L’un de ses frères était prêtre, un autre médecin. Notre nom était donc familier de toutes les maisons de la région. Nous avions une ponette. Mandoline. Elle vivait dans le jardin, rendait ma sœur heureuse, tondait le gazon et, un dimanche sur deux, s’évadait pour aller dévaster les potagers alentour. Notre maison était plutôt petite, et très bricolée. Nous n’avions pas un rond. Mais grâce à/à cause de la personnalité unique de mon père, j’étais le garçon au nom à particule qui avait un château, un avion, plein de Rolls et de chevaux, et qui revenait toujours de Grèce ou des sports d’hiver. Je crois que cela ne m’a pas aidé à passer inaperçu dans la cour du collège de Villers-Bocage.

La maison où j’ai grandi à Montigny-sur-l’Hallue, dans le canton de VillersBocage, était une longère en ruines quand mes parents l’ont achetée à la fin des années 60 pour y emménager avec leur fille, tout juste venue au monde. C’est donc un peu avant ma naissance qu’ils l’ont retapée pour s’y installer. L’étage a été aménagé seulement quelques années plus tard, sous la belle structure de poutres typique des maisons de ce coin. Au bout du couloir, la chambre de ma sœur me semblait géante et son aspect mansardé lui donnait des airs de maison de poupée. Je lui ai toujours connu ce papier peint aux arbres joyeux et colorés. Ma chambre à moi, plus petite, était située au rez-de-chaussée, juste sous celle de mes parents. Et le manque d’intimité a un jour commencé à s’y faire sentir. Vers l’âge de 14 ans, quand ma sœur est partie étudier à Paris, j’ai pu emménager dans sa chambre et profiter de sa surface comme de son éloignement de la chambre des parents. C’est là que j’ai commencé à lire et écrire des lettres d’amour tourmentées en écoutant des groupes punk de mon adolescence. Sex Pistols, Crass, pil, The Damned, The Stranglers, dont la musique violemment sombre tranchait curieusement avec la joie colorée du papier peint. Aujourd’hui, après avoir passé plus de cinquante ans à la lumière du jour, le papier peint a naturellement perdu de sa superbe. Près des fenêtres, il est devenu presque monochrome. J’ai ouvert les placards, j’y ai découvert des surfaces préservées. Ses couleurs m’ont sauté au visage.

Après l’avoir alternativement aimé et détesté, je suis en mesure d’affirmer, avec une objectivité incontestable, que ce papier peint est le plus beau du monde. J’ai donc entrepris de le retrouver. Mais il est introuvable.
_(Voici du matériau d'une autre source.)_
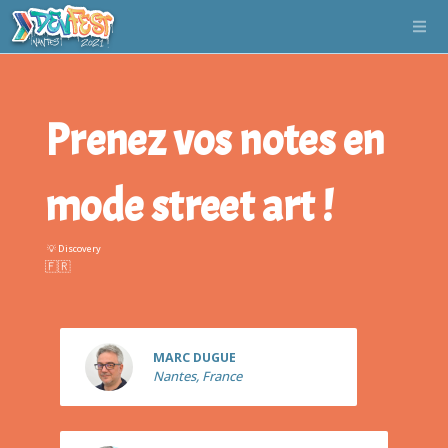
Prenez vos notes en
mode street art !
💡 Discovery
Marc
DUGUE
MARC DUGUE
Nantes, France
Pierre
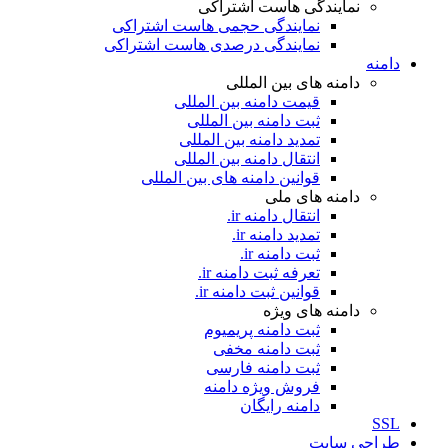
نمایندگی هاست اشتراکی
نمایندگی حجمی هاست اشتراکی
نمایندگی درصدی هاست اشتراکی
دامنه
دامنه های بین المللی
قیمت دامنه بین المللی
ثبت دامنه بین المللی
تمدید دامنه بین المللی
انتقال دامنه بین المللی
قوانین دامنه های بین المللی
دامنه های ملی
انتقال دامنه ir.
تمدید دامنه ir.
ثبت دامنه ir.
تعرفه ثبت دامنه ir.
قوانین ثبت دامنه ir.
دامنه های ویژه
ثبت دامنه پریمیوم
ثبت دامنه مخفی
ثبت دامنه فارسی
فروش ویژه دامنه
دامنه رایگان
SSL
طراحی سايت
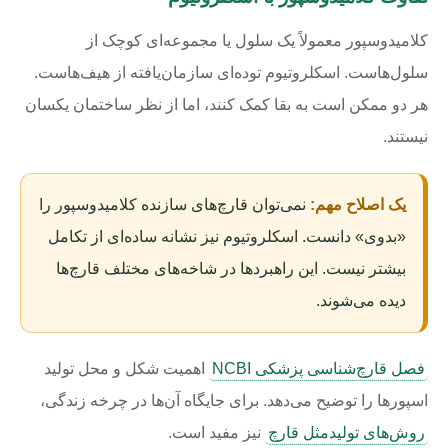
کلامیدوسپور معمولاً یک سلول یا مجموعه‌ای کوچک از
سلول‌هاست. اسکلروتیوم توده‌ای سازمان‌یافته از هیف‌هاست.
هر دو ممکن است به بقا کمک کنند، اما از نظر ساختمان یکسان
نیستند.
یک اصلاح مهم:
نمی‌توان قارچ‌های سازنده کلامیدوسپور را
«بدوی» دانست. اسکلروتیوم نیز نشانه ساده‌ای از تکامل
بیشتر نیست. این راهبردها در شاخه‌های مختلف قارچ‌ها
دیده می‌شوند.
فصل قارچ‌شناسی پزشکی NCBI
اهمیت شکل و محل تولید
اسپورها را توضیح می‌دهد. برای جایگاه آن‌ها در چرخه زندگی،
روش‌های تولیدمثل قارچ
نیز مفید است.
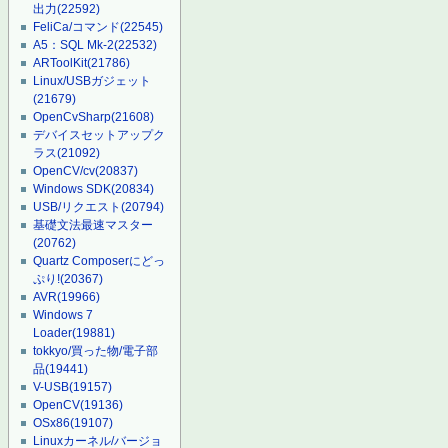
出力
(22592)
FeliCa/コマンド
(22545)
A5：SQL Mk-2
(22532)
ARToolKit
(21786)
Linux/USBガジェット
(21679)
OpenCvSharp
(21608)
デバイスセットアップク
ラス
(21092)
OpenCV/cv
(20837)
Windows SDK
(20834)
USB/リクエスト
(20794)
基礎文法最速マスター
(20762)
Quartz Composerにどっ
ぷり!
(20367)
AVR
(19966)
Windows 7
Loader
(19881)
tokkyo/買った物/電子部
品
(19441)
V-USB
(19157)
OpenCV
(19136)
OSx86
(19107)
Linuxカーネル/バージョ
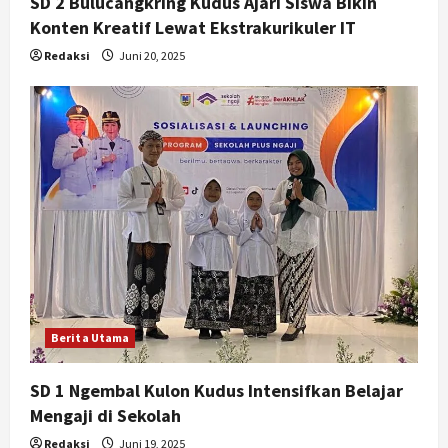
SD 2 Bulucangkring Kudus Ajari Siswa Bikin
Konten Kreatif Lewat Ekstrakurikuler IT
Redaksi
Juni 20, 2025
Berita Utama
SD 1 Ngembal Kulon Kudus Intensifkan Belajar
Mengaji di Sekolah
Redaksi
Juni 19, 2025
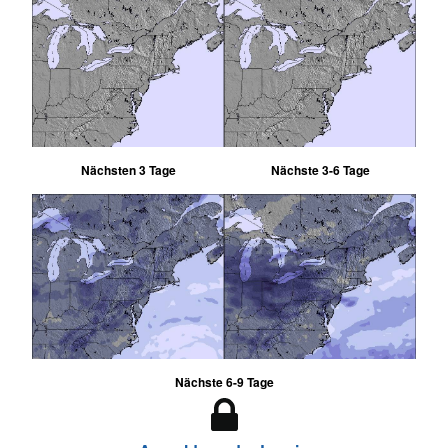
Nächsten 3 Tage
Nächste 3-6 Tage
Nächste 6-9 Tage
Alors je l’ai reproduit à l’identique en le dessinant sur ma tablette. Et j’en ai fait un mur de la chambre de ma fille.

J’ai toujours aimé les branches.

Ce lapin rachitique et usé, dont la structure en fil de fer a transpercé le bout des pattes et dont le poil rêche rappelle le côté vert d’une éponge, s’appelle Bubu. Vous l’avez compris, il n’a rien pour lui, Bubu. Pourtant, après quatre ans de loyaux services auprès de ma sœur, Bubu fut mon doudou. Devrais-je dire mon durdur ?
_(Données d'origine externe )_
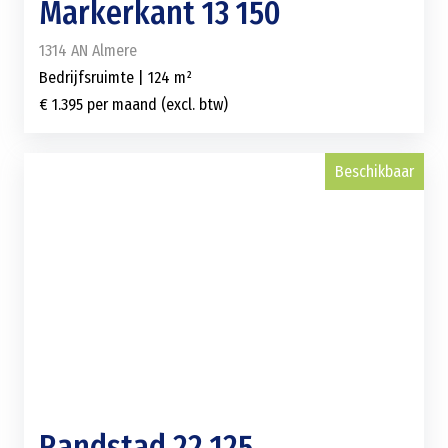
Markerkant 13 150
1314 AN Almere
Bedrijfsruimte | 124 m²
€ 1.395 per maand (excl. btw)
Beschikbaar
Randstad 22 125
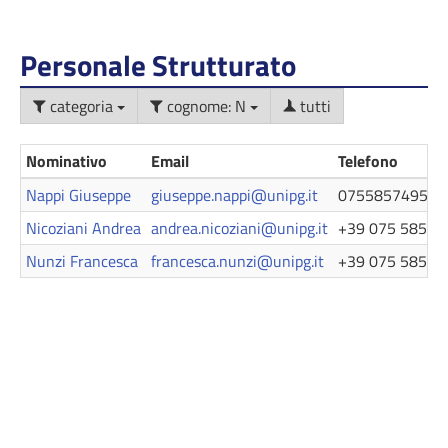
Personale Strutturato
categoria
cognome: N
tutti
Nominativo
Email
Telefono
Nappi Giuseppe
giuseppe.nappi@unipg.it
0755857495
Nicoziani Andrea
andrea.nicoziani@unipg.it
+39 075 585 5
Nunzi Francesca
francesca.nunzi@unipg.it
+39 075 585 5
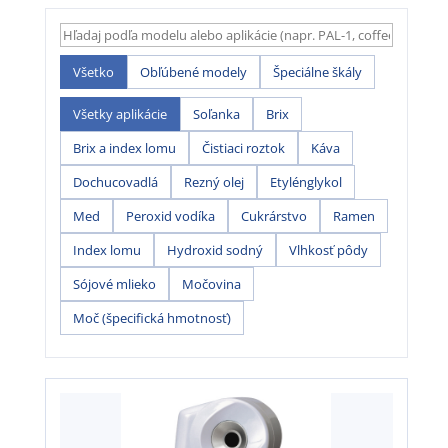
Všetko
Obľúbené modely
Špeciálne škály
Všetky aplikácie
Soľanka
Brix
Brix a index lomu
Čistiaci roztok
Káva
Dochucovadlá
Rezný olej
Etylénglykol
Med
Peroxid vodíka
Cukrárstvo
Ramen
Index lomu
Hydroxid sodný
Vlhkosť pôdy
Sójové mlieko
Močovina
Moč (špecifická hmotnosť)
Note : Ma sœur me signale à l’instant que ce “lapin” s’appelait Topino, que c’était un rat, qu’il n’avait pas du tout les oreilles longues comme ça, et que Bubu était un adorable lapin grassouillet, bien plus doux. Pardon Bubu.
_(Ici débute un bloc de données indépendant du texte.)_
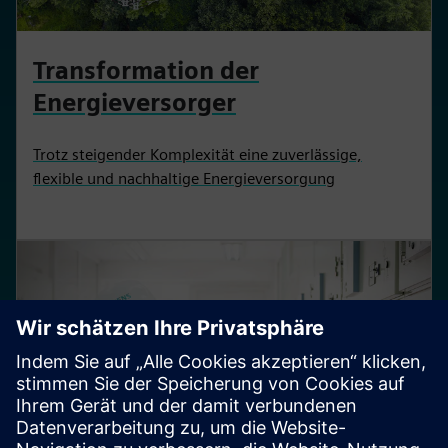
Transformation der
Energieversorger
Trotz steigender Komplexität eine zuverlässige,
flexible und nachhaltige Energieversorgung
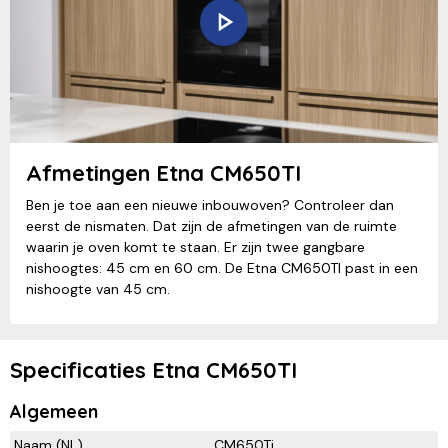
Afmetingen Etna CM650TI
Ben je toe aan een nieuwe inbouwoven? Controleer dan
eerst de nismaten. Dat zijn de afmetingen van de ruimte
waarin je oven komt te staan. Er zijn twee gangbare
nishoogtes: 45 cm en 60 cm. De Etna CM650TI past in een
nishoogte van 45 cm.
Specificaties Etna CM650TI
Algemeen
Naam (NL)
CM650Ti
L’Ange pleureur. Il boude dans un coin sombre tout au fond de la cathédrale d’Amiens. Mon père avait coutume de me comparer à lui pour me charrier, ce qui me vexait beaucoup. Pour la peine je l’ai vite et mal dessiné, à la plume, et en frottant mes doigts sur l’encre pas encore sèche. Bien fait.

“Le mercredi, après le départ de mes parents je me lançais dans la construction de ce qui devait devenir mon look. Il fallait du brillant. Du métallique. Bagues, épingles à nourrice, bracelets, anneaux, trombones, colliers, gourmettes, tout y passait. Jusqu’à la petite chaînette de la baignoire. Tant que le bouchon restait caché dans ma poche, tout allait bien.”